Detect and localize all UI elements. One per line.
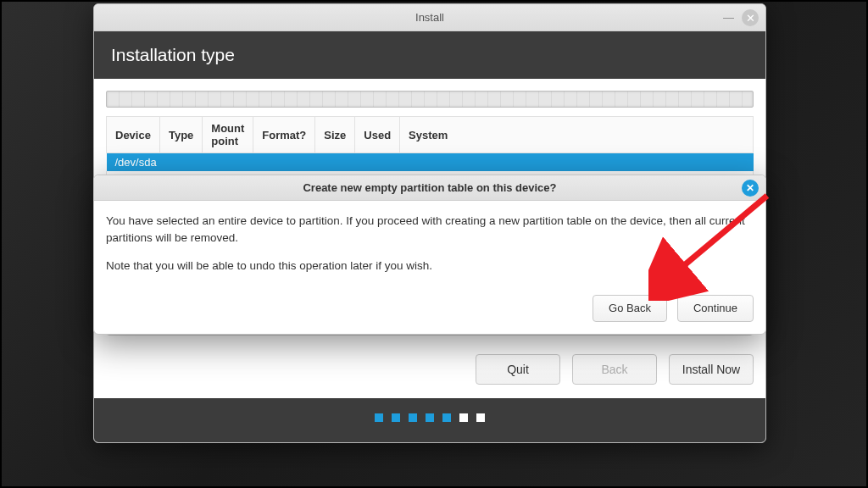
go-back-button[interactable]: Go Back (593, 295, 667, 322)
confirm-new-partition-table-dialog: Create new empty partition table on this… (93, 175, 766, 335)
step-dot[interactable] (409, 413, 417, 422)
col-used[interactable]: Used (355, 117, 400, 153)
continue-button[interactable]: Continue (677, 295, 754, 322)
table-row[interactable]: /dev/sda (107, 153, 754, 172)
minimize-icon[interactable]: — (723, 11, 735, 24)
dialog-body: You have selected an entire device to pa… (94, 201, 765, 290)
step-dot[interactable] (476, 413, 485, 422)
step-dot[interactable] (426, 413, 434, 422)
table-header-row: Device Type Mount point Format? Size Use… (107, 117, 754, 153)
dialog-close-icon[interactable]: ✕ (742, 180, 759, 197)
col-device[interactable]: Device (107, 117, 160, 153)
wizard-footer: Quit Back Install Now (106, 354, 754, 385)
allocation-bar[interactable] (106, 91, 754, 108)
device-cell: /dev/sda (107, 153, 754, 172)
dialog-text: You have selected an entire device to pa… (106, 213, 754, 247)
col-size[interactable]: Size (315, 117, 355, 153)
col-type[interactable]: Type (159, 117, 202, 153)
step-dot[interactable] (442, 413, 451, 422)
close-icon[interactable]: ✕ (742, 9, 759, 26)
dialog-title: Create new empty partition table on this… (303, 181, 556, 194)
step-dot[interactable] (375, 413, 383, 422)
col-format[interactable]: Format? (253, 117, 315, 153)
install-now-button[interactable]: Install Now (669, 354, 754, 385)
desktop: Install — ✕ Installation type Device Typ… (0, 0, 868, 488)
step-pager (94, 398, 765, 442)
page-title: Installation type (94, 31, 765, 79)
col-system[interactable]: System (400, 117, 754, 153)
titlebar[interactable]: Install — ✕ (94, 4, 765, 31)
step-dot[interactable] (459, 413, 468, 422)
partition-table: Device Type Mount point Format? Size Use… (106, 116, 754, 171)
dialog-titlebar[interactable]: Create new empty partition table on this… (94, 175, 765, 201)
step-dot[interactable] (392, 413, 400, 422)
dialog-footer: Go Back Continue (94, 290, 765, 334)
window-title: Install (415, 11, 444, 24)
back-button: Back (572, 354, 657, 385)
dialog-text: Note that you will be able to undo this … (106, 258, 754, 274)
col-mount-point[interactable]: Mount point (203, 117, 253, 153)
quit-button[interactable]: Quit (476, 354, 560, 385)
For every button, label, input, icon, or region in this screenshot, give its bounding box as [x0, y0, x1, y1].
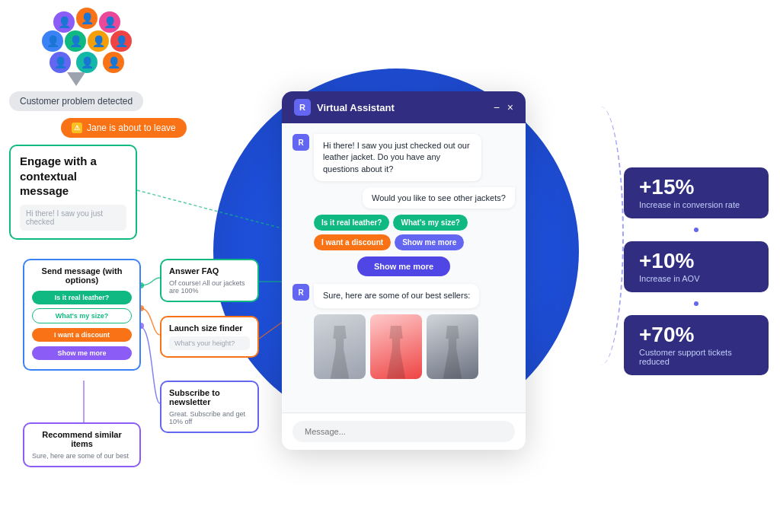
main-container: 👤 👤 👤 👤 👤 👤 👤 👤 👤 👤 Customer problem det… — [0, 0, 780, 532]
quick-btn-size[interactable]: What's my size? — [393, 215, 467, 231]
faq-text: Of course! All our jackets are 100% — [169, 279, 250, 295]
stat-desc-aov: Increase in AOV — [639, 274, 753, 283]
person-icon-3: 👤 — [99, 11, 120, 33]
chat-logo: R — [294, 99, 311, 116]
stat-card-support: +70% Customer support tickets reduced — [624, 315, 769, 375]
customer-problem-label: Customer problem detected — [20, 96, 133, 107]
size-finder-box: Launch size finder What's your height? — [160, 316, 259, 358]
chat-body: R Hi there! I saw you just checked out o… — [282, 123, 526, 413]
option-btn-leather[interactable]: Is it real leather? — [32, 291, 132, 304]
people-cluster: 👤 👤 👤 👤 👤 👤 👤 👤 👤 👤 — [42, 8, 133, 84]
user-bubble-1: Would you like to see other jackets? — [363, 187, 515, 209]
funnel-arrow-icon — [67, 72, 85, 86]
bot-bubble-2: Sure, here are some of our best sellers: — [314, 284, 479, 307]
product-images — [314, 314, 515, 379]
chat-header-actions: − × — [494, 101, 513, 113]
person-icon-7: 👤 — [110, 30, 132, 52]
bot-bubble-1: Hi there! I saw you just checked out our… — [314, 134, 481, 181]
bot-msg-row-2: R Sure, here are some of our best seller… — [292, 284, 515, 307]
chat-input[interactable] — [292, 421, 515, 442]
stat-card-conversion: +15% Increase in conversion rate — [624, 167, 769, 218]
recommend-text: Sure, here are some of our best — [32, 452, 132, 460]
chat-input-area — [282, 413, 526, 450]
subscribe-box: Subscribe to newsletter Great. Subscribe… — [160, 381, 259, 433]
person-icon-10: 👤 — [103, 52, 124, 73]
send-message-box: Send message (with options) Is it real l… — [23, 259, 141, 371]
option-btn-size[interactable]: What's my size? — [32, 308, 132, 323]
show-more-button[interactable]: Show me more — [357, 256, 450, 276]
person-icon-9: 👤 — [76, 52, 98, 73]
chat-header: R Virtual Assistant − × — [282, 91, 526, 123]
minimize-button[interactable]: − — [494, 101, 500, 113]
close-button[interactable]: × — [507, 101, 513, 113]
product-img-3 — [427, 314, 478, 379]
size-finder-input: What's your height? — [169, 336, 250, 350]
stats-container: +15% Increase in conversion rate +10% In… — [624, 167, 769, 375]
stat-number-aov: +10% — [639, 250, 753, 272]
chat-title: Virtual Assistant — [317, 102, 395, 113]
stat-number-support: +70% — [639, 324, 753, 346]
person-icon-4: 👤 — [42, 30, 63, 52]
product-figure-2 — [383, 326, 410, 379]
stat-number-conversion: +15% — [639, 177, 753, 198]
recommend-box: Recommend similar items Sure, here are s… — [23, 422, 141, 467]
option-btn-more[interactable]: Show me more — [32, 346, 132, 360]
quick-btn-leather[interactable]: Is it real leather? — [314, 215, 389, 231]
subscribe-title: Subscribe to newsletter — [169, 388, 250, 406]
quick-btn-more[interactable]: Show me more — [395, 234, 464, 250]
chat-window: R Virtual Assistant − × R Hi there! I sa… — [282, 91, 526, 450]
product-img-1 — [314, 314, 366, 379]
stat-dot-1 — [694, 228, 698, 232]
engage-box-title: Engage with a contextual message — [20, 154, 126, 199]
stat-card-aov: +10% Increase in AOV — [624, 241, 769, 292]
product-figure-3 — [440, 326, 466, 379]
subscribe-text: Great. Subscribe and get 10% off — [169, 410, 250, 425]
stat-desc-support: Customer support tickets reduced — [639, 348, 753, 366]
customer-problem-badge: Customer problem detected — [9, 91, 143, 111]
option-btn-discount[interactable]: I want a discount — [32, 328, 132, 342]
person-icon-2: 👤 — [53, 11, 75, 33]
faq-title: Answer FAQ — [169, 266, 250, 276]
bot-avatar-2: R — [292, 284, 309, 301]
person-icon-5: 👤 — [65, 30, 86, 52]
bot-msg-row-1: R Hi there! I saw you just checked out o… — [292, 134, 515, 181]
jane-leaving-badge: ⚠ Jane is about to leave — [61, 118, 187, 138]
recommend-title: Recommend similar items — [32, 430, 132, 448]
product-img-2 — [370, 314, 422, 379]
stat-desc-conversion: Increase in conversion rate — [639, 200, 753, 209]
person-icon-6: 👤 — [88, 30, 109, 52]
jane-leaving-label: Jane is about to leave — [87, 123, 176, 133]
quick-btn-discount[interactable]: I want a discount — [314, 234, 391, 250]
engage-box-input: Hi there! I saw you just checked — [20, 205, 126, 231]
warning-icon: ⚠ — [72, 123, 82, 133]
dashed-arc-decoration — [578, 107, 624, 365]
stat-dot-2 — [694, 301, 698, 306]
product-figure-1 — [327, 326, 353, 379]
answer-faq-box: Answer FAQ Of course! All our jackets ar… — [160, 259, 259, 302]
send-message-title: Send message (with options) — [32, 266, 132, 285]
chat-header-left: R Virtual Assistant — [294, 99, 395, 116]
size-finder-title: Launch size finder — [169, 323, 250, 333]
person-icon-8: 👤 — [50, 52, 71, 73]
person-icon-1: 👤 — [76, 8, 98, 29]
engage-box: Engage with a contextual message Hi ther… — [9, 145, 137, 240]
quick-reply-buttons: Is it real leather? What's my size? I wa… — [314, 215, 515, 250]
bot-avatar-1: R — [292, 134, 309, 151]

→ Assignment:
If a line in the listing holds the word "card", list that line.

→ Reply to the exercise:
stat-card-support: +70% Customer support tickets reduced — [624, 315, 769, 375]
stat-card-conversion: +15% Increase in conversion rate — [624, 167, 769, 218]
stat-card-aov: +10% Increase in AOV — [624, 241, 769, 292]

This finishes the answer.